[REQUIRED ACTION]: In the listing below, a line holding "complimentary standard shipping." and a line holding "About This Initiative" mark the range. Retype both exactly, with all lines between them.

----------------

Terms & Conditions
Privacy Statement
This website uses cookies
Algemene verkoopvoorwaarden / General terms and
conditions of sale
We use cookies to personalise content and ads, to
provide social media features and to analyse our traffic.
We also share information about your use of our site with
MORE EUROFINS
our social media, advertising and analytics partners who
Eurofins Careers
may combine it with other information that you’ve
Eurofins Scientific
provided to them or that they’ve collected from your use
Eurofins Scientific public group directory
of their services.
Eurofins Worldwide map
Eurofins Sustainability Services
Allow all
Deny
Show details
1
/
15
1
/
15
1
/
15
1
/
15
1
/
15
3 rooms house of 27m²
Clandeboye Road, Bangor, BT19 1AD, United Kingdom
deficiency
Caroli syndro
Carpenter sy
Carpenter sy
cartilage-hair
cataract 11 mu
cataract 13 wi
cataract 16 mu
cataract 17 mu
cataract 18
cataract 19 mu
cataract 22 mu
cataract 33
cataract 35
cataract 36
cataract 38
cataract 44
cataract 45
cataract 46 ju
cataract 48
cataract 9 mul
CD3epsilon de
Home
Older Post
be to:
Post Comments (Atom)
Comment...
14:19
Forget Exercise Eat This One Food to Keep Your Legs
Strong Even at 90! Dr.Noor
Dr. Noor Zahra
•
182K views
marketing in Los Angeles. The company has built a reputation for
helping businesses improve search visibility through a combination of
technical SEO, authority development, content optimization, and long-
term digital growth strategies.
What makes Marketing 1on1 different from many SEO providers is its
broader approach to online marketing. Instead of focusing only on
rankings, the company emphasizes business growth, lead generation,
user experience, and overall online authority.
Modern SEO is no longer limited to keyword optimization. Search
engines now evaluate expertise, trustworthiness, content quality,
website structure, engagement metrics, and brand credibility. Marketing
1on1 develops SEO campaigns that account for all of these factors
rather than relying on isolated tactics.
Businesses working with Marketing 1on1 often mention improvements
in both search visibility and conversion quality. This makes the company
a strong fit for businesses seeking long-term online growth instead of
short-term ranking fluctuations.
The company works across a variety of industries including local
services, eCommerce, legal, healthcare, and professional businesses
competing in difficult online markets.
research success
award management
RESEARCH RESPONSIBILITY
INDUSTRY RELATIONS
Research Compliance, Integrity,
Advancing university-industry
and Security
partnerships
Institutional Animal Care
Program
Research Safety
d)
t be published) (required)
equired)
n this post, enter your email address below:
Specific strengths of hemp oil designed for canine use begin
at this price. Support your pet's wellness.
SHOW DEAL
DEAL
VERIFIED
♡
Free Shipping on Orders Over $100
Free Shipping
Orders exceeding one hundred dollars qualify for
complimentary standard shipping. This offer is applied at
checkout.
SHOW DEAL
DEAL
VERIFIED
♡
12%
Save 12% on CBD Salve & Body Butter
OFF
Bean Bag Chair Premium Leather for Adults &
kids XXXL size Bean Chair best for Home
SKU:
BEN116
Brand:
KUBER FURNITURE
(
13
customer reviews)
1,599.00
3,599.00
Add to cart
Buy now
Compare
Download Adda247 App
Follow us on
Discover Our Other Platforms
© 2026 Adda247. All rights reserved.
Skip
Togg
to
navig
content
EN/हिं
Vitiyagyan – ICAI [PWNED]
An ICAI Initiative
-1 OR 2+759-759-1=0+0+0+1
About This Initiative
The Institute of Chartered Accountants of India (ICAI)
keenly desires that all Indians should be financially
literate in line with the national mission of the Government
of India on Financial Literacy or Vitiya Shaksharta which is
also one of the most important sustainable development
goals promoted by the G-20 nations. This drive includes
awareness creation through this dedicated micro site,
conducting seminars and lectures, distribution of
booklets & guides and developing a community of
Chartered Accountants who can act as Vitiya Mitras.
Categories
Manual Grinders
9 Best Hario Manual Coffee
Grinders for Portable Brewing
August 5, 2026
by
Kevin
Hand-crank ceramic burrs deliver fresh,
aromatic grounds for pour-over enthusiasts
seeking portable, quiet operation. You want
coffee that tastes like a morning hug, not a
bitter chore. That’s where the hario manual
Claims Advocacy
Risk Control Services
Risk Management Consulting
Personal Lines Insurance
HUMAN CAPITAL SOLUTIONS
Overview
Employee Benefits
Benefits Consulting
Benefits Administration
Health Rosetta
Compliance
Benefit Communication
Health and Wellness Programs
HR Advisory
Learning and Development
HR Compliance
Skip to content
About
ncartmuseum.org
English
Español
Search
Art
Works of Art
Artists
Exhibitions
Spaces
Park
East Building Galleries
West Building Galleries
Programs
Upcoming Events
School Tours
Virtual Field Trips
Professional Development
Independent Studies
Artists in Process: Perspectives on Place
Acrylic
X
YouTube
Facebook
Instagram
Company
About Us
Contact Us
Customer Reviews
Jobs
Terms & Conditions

----------------

[WORKED SOLUTION]:
complimentary standard shipping. This offer is applied at
checkout.
SHOW DEAL
DEAL
VERIFIED
♡
12%
Save 12% on CBD Salve & Body Butter
OFF
Bean Bag Chair Premium Leather for Adults &
kids XXXL size Bean Chair best for Home
SKU:
BEN116
Brand:
KUBER FURNITURE
(
13
customer reviews)
1,599.00
3,599.00
Add to cart
Buy now
Compare
Download Adda247 App
Follow us on
Discover Our Other Platforms
© 2026 Adda247. All rights reserved.
Skip
Togg
to
navig
content
EN/हिं
Vitiyagyan – ICAI [PWNED]
An ICAI Initiative
-1 OR 2+759-759-1=0+0+0+1
About This Initiative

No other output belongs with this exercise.